INSTRUCTIONS TO FOLLOW: Everything from the line containing "社製のボールが、MLB（大リ" through the end of the entries should be output exactly; nothing before it is wanted.

****************

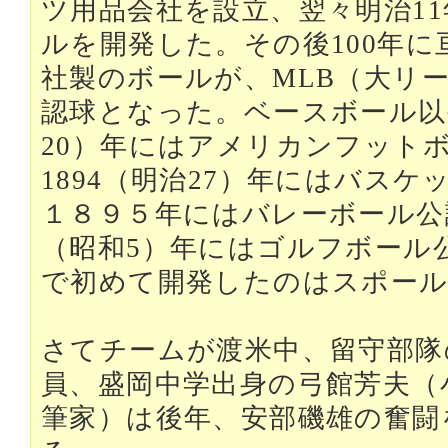
ツ用品会社を設立、翌々明治1
ルを開発した。その後100年
社製のボールが、MLB（大リ
認球となった。ベースボール以外
20）年にはアメリカンフット
1894（明治27）年にはバス
１８９５年にはバレーボール公
（昭和5）年にはゴルフボール
で初めて開発したのはスポー
さてチームが渡米中、留守部隊
員、盛岡中学出身の弓館芳夫（
筆家）は後年、安部磯雄の奮闘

****************

WRITTEN SOLUTION:
社製のボールが、MLB（大リ
認球となった。ベースボール以外
20）年にはアメリカンフット
1894（明治27）年にはバス
１８９５年にはバレーボール公
（昭和5）年にはゴルフボール
で初めて開発したのはスポー
さてチームが渡米中、留守部隊
員、盛岡中学出身の弓館芳夫（
筆家）は後年、安部磯雄の奮闘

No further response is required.